Es cierto que, como expresa la Constitución, el comunicador no tiene deber de verdad, sino de veracidad, es decir, de rigor profesional en la comprobación y difusión de la noticia. No se exige una total exactitud en el contenido de la información, sino que se rechazan los simples rumores, carentes de toda constatación, o meras invenciones o insinuaciones sin comprobar su realidad mediante las oportunas averiguaciones propias de un profesional diligente.

Vivimos, por tanto, un contexto poco halagüeño para la pervivencia robusta de nuestras democracias representativas para las que la libertad de expresión y comunicación son, paradójicamente, su instrumento ‘preferred‘, la condición previa y necesaria para el ejercicio de otros derechos inherentes al funcionamiento de un sistema democrático. Para que el ciudadano pueda formar libremente sus opiniones y participar de modo responsable en los asuntos públicos, ha de ser también informado ampliamente de modo que pueda ponderar opiniones diversas e incluso contrapuestas. No tiene, en sentido estricto, un derecho a la verdad, pero sí a la veracidad en los términos antes expuestos.

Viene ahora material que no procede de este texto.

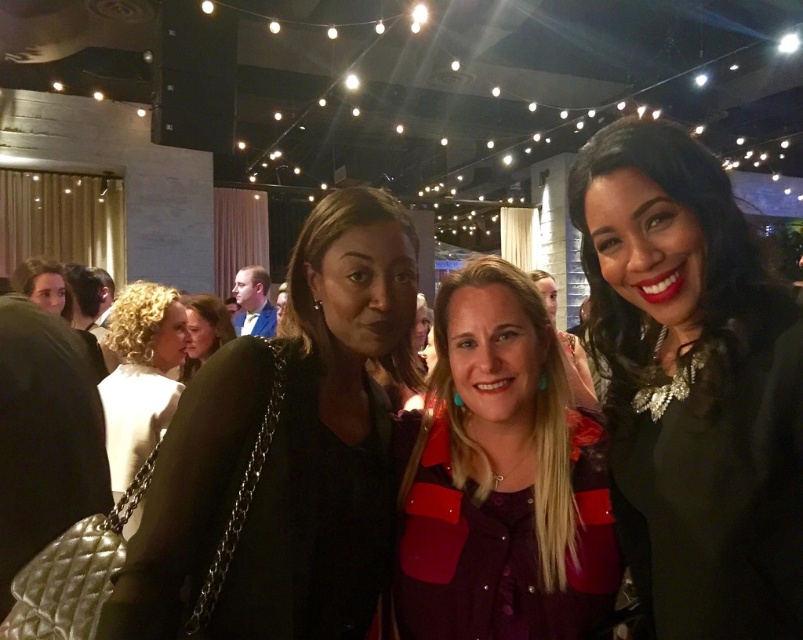 Question: Which object is the farthest from the matte black jacket at center?

Choices:
 (A) white satin dress at left
 (B) matte burgundy blouse at center

Answer: (B)

Question: Which of the following is the closest to the observer?

Choices:
 (A) matte black jacket at center
 (B) shiny black dress at center
 (C) matte burgundy blouse at center
 (D) white satin dress at left

Answer: (B)

Question: Where is black quilted purse at left located in relation to matte burgundy blouse at center in the image?

Choices:
 (A) below
 (B) above

Answer: (B)

Question: Can you confirm if white satin dress at left is positioned below matte black jacket at center?

Choices:
 (A) no
 (B) yes

Answer: (B)

Question: Which of these objects is positioned closest to the matte black jacket at center?

Choices:
 (A) white satin dress at left
 (B) black quilted purse at left
 (C) shiny black dress at center
 (D) matte burgundy blouse at center

Answer: (A)

Question: Can you confirm if matte burgundy blouse at center is wider than white satin dress at left?

Choices:
 (A) no
 (B) yes

Answer: (A)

Tampoco debemos olvidar que nunca ha reclamado la democracia para sí el final de la historia. La democracia es la historia de la permanente crisis, porque la democracia no se deja querer y deja espacios amplios precisamente a los que no la quieren que con la información compartida en red encuentran un extraordinario vehículo para aumentar el hastío.

En definitiva, el contexto, pues, debe preocuparnos y exige no sólo una reflexión, sino también acción. Y aquí llega la pregunta: ¿cuál debe ser la principal orientación de las medidas a implementar en pos de la regeneración de la información?, ¿son adecuadas las medidas anticipadas de manera ambigua por el presidente del Gobierno hace unas pocas semanas?

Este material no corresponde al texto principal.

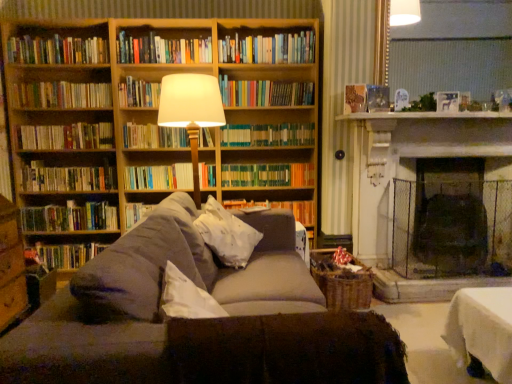 Question: Does hardcover book at center, which is counted as the 9th book, starting from the bottom, have a lesser width compared to wooden bookcase at upper left?

Choices:
 (A) yes
 (B) no

Answer: (A)

Question: Is wooden bookcase at upper left at the back of hardcover book at center, which is counted as the 9th book, starting from the bottom?

Choices:
 (A) no
 (B) yes

Answer: (B)

Question: From the image's perspective, does hardcover book at center, which is counted as the 9th book, starting from the bottom, appear lower than wooden bookcase at upper left?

Creo, con todo el respeto, que no, además de no ser el camino por el que están ya transitando varios países europeos para luchar contra la posverdad informativa de manera preferente. Apuntar hacia el comunicador y los medios, como parece que quiere hacerse en el plan del Gobierno, es iniciar un viaje hacia ninguna parte, o, incluso, un lugar mucho peor. El sujeto del plan debe ser, por el contrario, el receptor, especialmente, esos jóvenes nativos en lo tecnológico, y poco formados, por el propio impacto de la Red, en lo lógico. La solución no pasa por limitar la comunicación, sino por ayudar al receptor a disponer de suficiente criterio para determinar en qué medida dicho mensaje debe servir o no para conformar su opinión basada en la veracidad. Y así surge el novedoso concepto de alfabetización mediática, que ha sido definida como el proceso de aprendizaje de habilidades y capacidades técnicas, cognitivas, sociales, cívicas y éticas para analizar los contenidos de forma más crítica y desarrollar una postura activa ante ellos. Ser capaces, ante un contenido, de aprender a plantear las preguntas correctas sobre lo que se esta viendo, leyendo o escuchando. Es un concepto ampliado de alfabetización, incorporando la adquisición de competencias centradas en los medios y las redes sociales con las que se interactúa a diario. Como dijera en 2018 la UE, una mayor sensibilización de la opinión pública es esencial para mejorar la capacidad de respuesta de la sociedad frente a la amenaza que supone la desinformación. El punto de partida es una mejor comprensión de las fuentes de desinformación, siendo, por ejemplo, la comprobación de los hechos (‘factcheking’) un instrumento esencial.